We issue this legal opinion (the “Opinion”) on the PRC legal issues of the subsidiaries of the Company:
Part one Definitions
Capitalized terms used in this opinion shall have the meanings provided as follows:
“Company” means ONE Bio Corp., a Florida corporation.
“CSRC” means China Securities Regulatory Commission.
“Elevated Throne” means Elevated Throne Overseas Ltd., a British Virgin Islands Company, the wholly owned subsidiary of Green Planet.
“Fujian GP” means Fujian Green Planet Bioengineering Co., Ltd., a wholly foreign owned enterprise owned by Elevated Throne incorporated in Fujian province, China.
“Fujian United” means Fujian United Bamboo Technology Co., Ltd., a wholly foreign owned enterprise owned by Supreme Discovery incorporated in Fujian province, China.
“Governmental Authority” means any nation or government, province or state or any other political subdivision thereof; any entity, authority or body exercising executive, legislative, judicial, regulatory or administrative functions of or pertaining to government, including any government authority, agency, department, board, commission or instrumentality of the PRC.
“Green Planet” means Green Planet Bioengineering, Co., Ltd., a Delaware corporation, which is 92.4% owned by the Company.
“JLF” means Jianou Lujian Foodstuff Co.
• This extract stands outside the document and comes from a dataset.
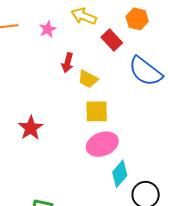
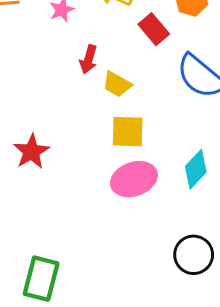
cyan diamond: (120, 174) -> (196, 169), moved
Ltd., a PRC company incorporated in Jianou City in the Fujian province of China, which is controlled through VIE arrangement by Fujian United.
“PRC” or “China” means the People’s Republic of China (for the purpose of this opinion, excluding Hong Kong, Macao Special Administrative Region and Taiwan);
“PRC Law” means all laws, regulations, statutes, orders, decrees, notices and judicial interpretations of the PRC which are publicly available and are currently in effect;
“PRC Subsidiaries” means Fujian GP, Sanming Huajian, Fujian United and JLF collectively.
“SAFE” means State Administration for Foreign Exchange of the PRC.
“Sanming Huajian”, means the Sanming Huajian Bio-Engineering Co., Ltd., a PRC company incorporated in Sanming City in the Fujian province of China, which is controlled through VIE arrangement by Fujian GP.
“Supreme Discovery”, means Supreme Discovery Group Limited, a British Virgin Islands company, a wholly owned subsidiary of UGTI.
“UGTI”, means United Green Technology Inc., a Nevada corporation, which is 98% owned by the Company.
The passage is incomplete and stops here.